Please take the lines from the one holding "For every named" through the one holding "Rutube (157, 1953)" in the data below and copy them exactly.

### Given data
● ● ● ●
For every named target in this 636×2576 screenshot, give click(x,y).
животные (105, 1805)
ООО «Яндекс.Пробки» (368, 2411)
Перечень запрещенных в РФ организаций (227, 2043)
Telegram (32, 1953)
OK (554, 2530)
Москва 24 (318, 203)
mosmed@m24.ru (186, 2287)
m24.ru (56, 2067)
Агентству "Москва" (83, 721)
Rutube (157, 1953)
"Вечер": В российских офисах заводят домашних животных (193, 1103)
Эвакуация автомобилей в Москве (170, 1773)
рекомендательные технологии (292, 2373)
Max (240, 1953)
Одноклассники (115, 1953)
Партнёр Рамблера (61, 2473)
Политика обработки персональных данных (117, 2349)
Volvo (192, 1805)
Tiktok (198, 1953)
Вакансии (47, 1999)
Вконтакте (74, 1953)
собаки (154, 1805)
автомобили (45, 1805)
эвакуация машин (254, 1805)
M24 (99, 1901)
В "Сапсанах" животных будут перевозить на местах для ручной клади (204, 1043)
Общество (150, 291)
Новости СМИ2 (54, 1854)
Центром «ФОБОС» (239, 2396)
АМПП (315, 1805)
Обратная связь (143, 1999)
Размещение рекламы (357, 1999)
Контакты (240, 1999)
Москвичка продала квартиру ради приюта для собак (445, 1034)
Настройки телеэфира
● ● ● ●
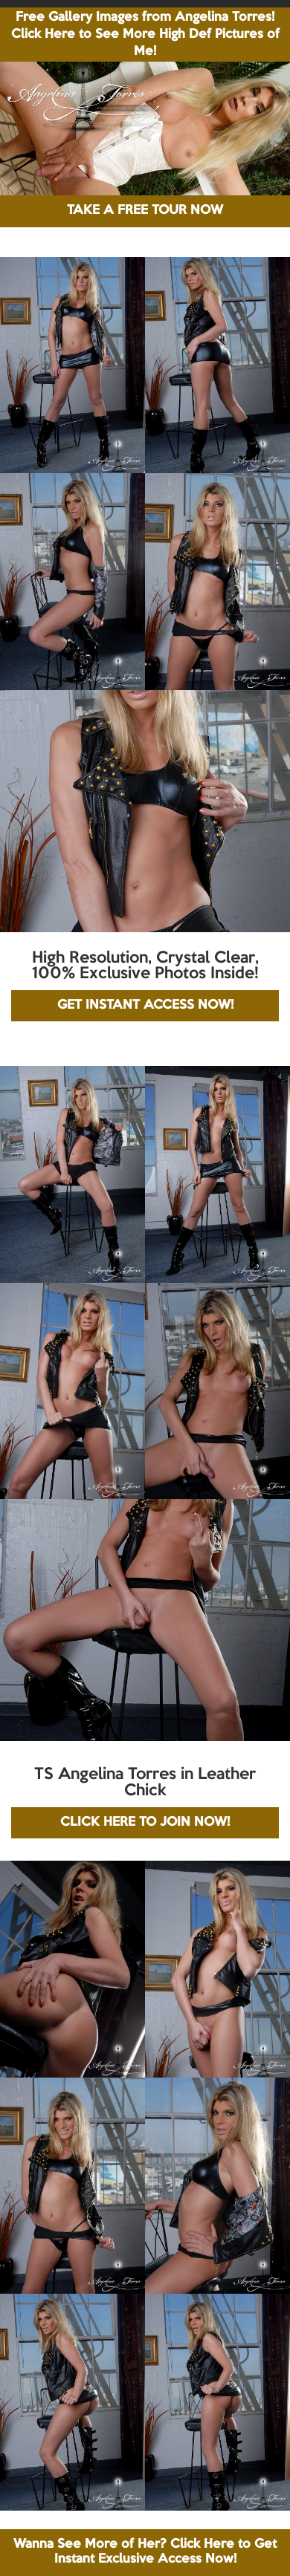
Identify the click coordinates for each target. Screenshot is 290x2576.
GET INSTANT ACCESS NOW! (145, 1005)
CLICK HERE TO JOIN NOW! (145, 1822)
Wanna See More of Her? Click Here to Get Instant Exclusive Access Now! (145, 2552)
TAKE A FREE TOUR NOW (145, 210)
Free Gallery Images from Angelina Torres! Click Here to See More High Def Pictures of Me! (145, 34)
● ● ● ●
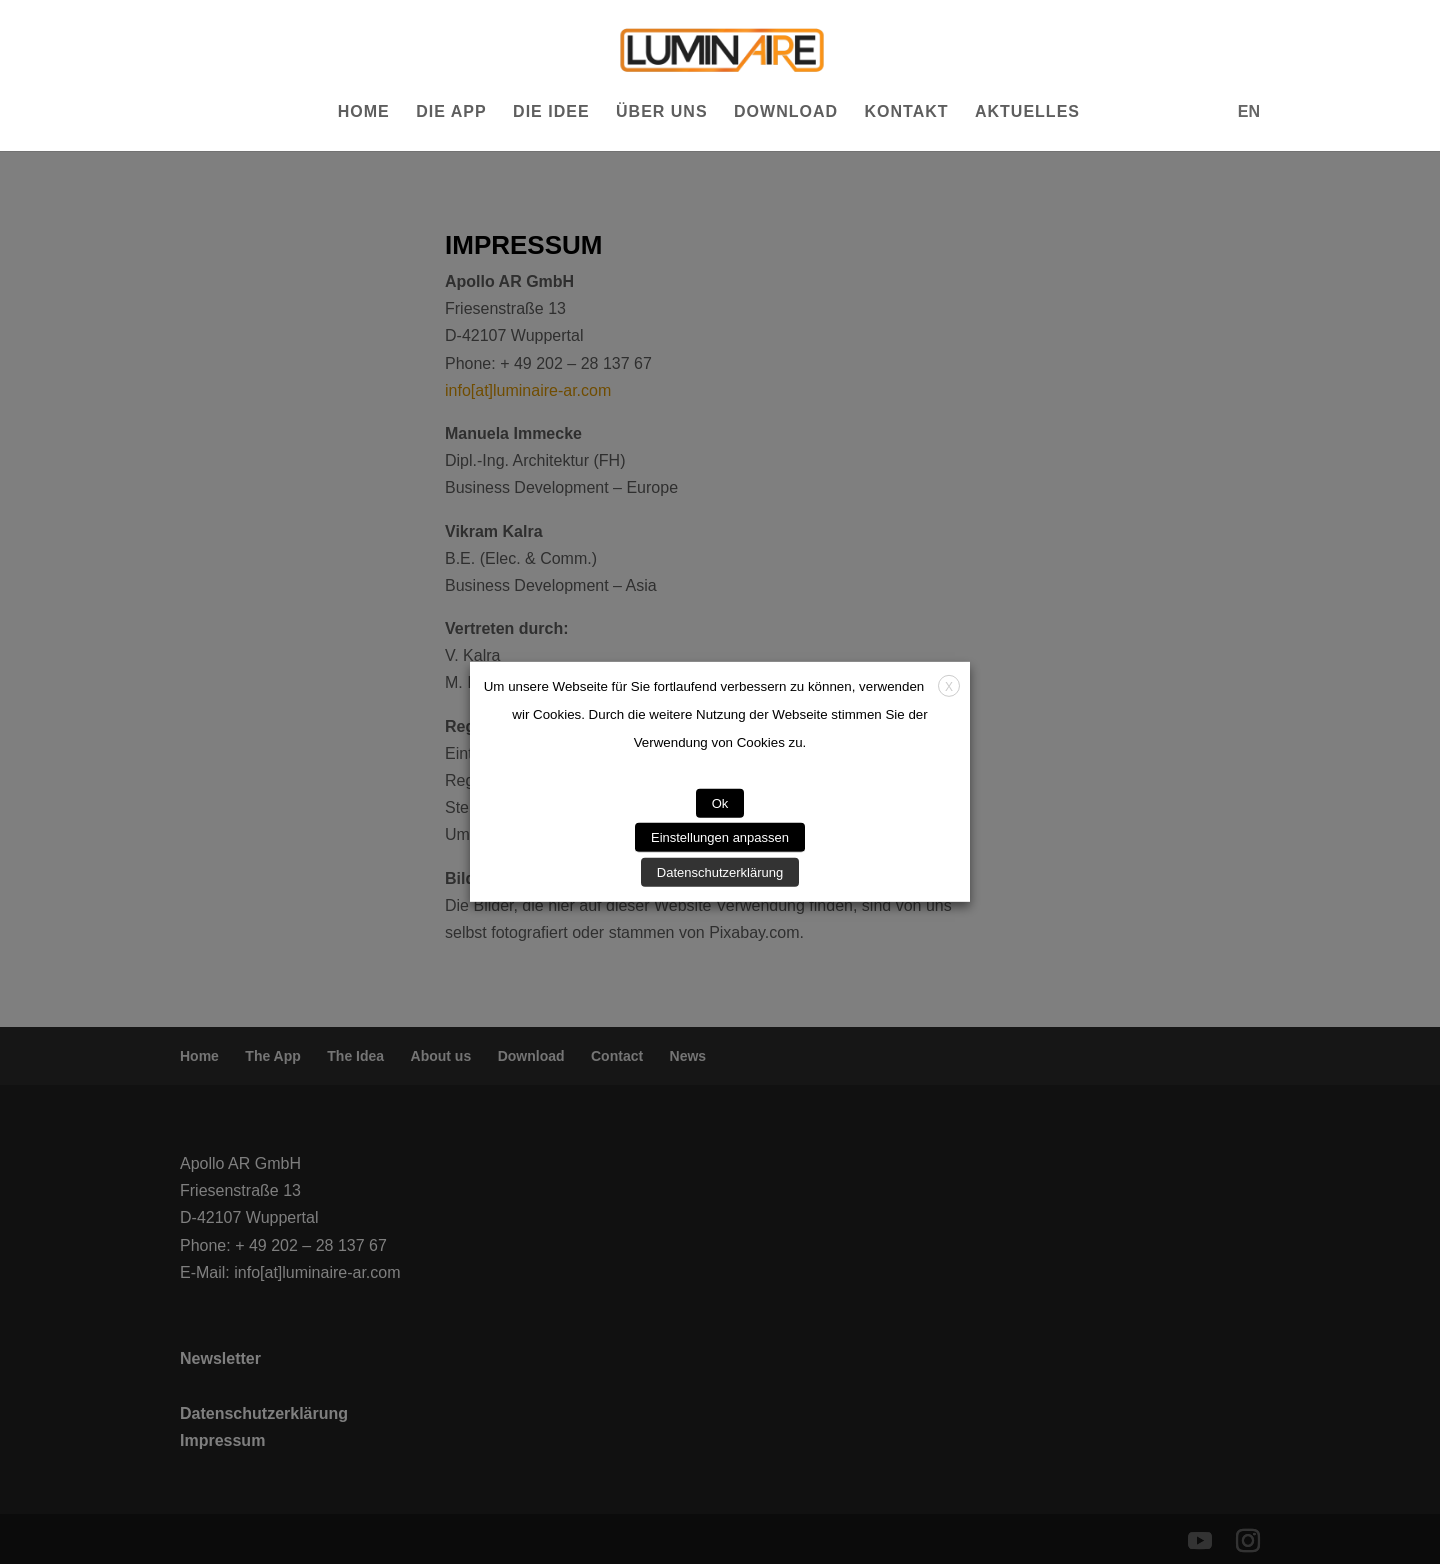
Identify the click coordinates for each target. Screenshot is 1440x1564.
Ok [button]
● ● ● ●
### Task answer
For every named target in this 636×2576 screenshot, give click(x,y).
животные (105, 1805)
ООО «Яндекс.Пробки» (368, 2411)
Перечень запрещенных в РФ организаций (227, 2043)
Telegram (32, 1953)
OK (554, 2530)
Москва 24 (318, 203)
mosmed@m24.ru (186, 2287)
m24.ru (56, 2067)
Агентству "Москва" (83, 721)
Rutube (157, 1953)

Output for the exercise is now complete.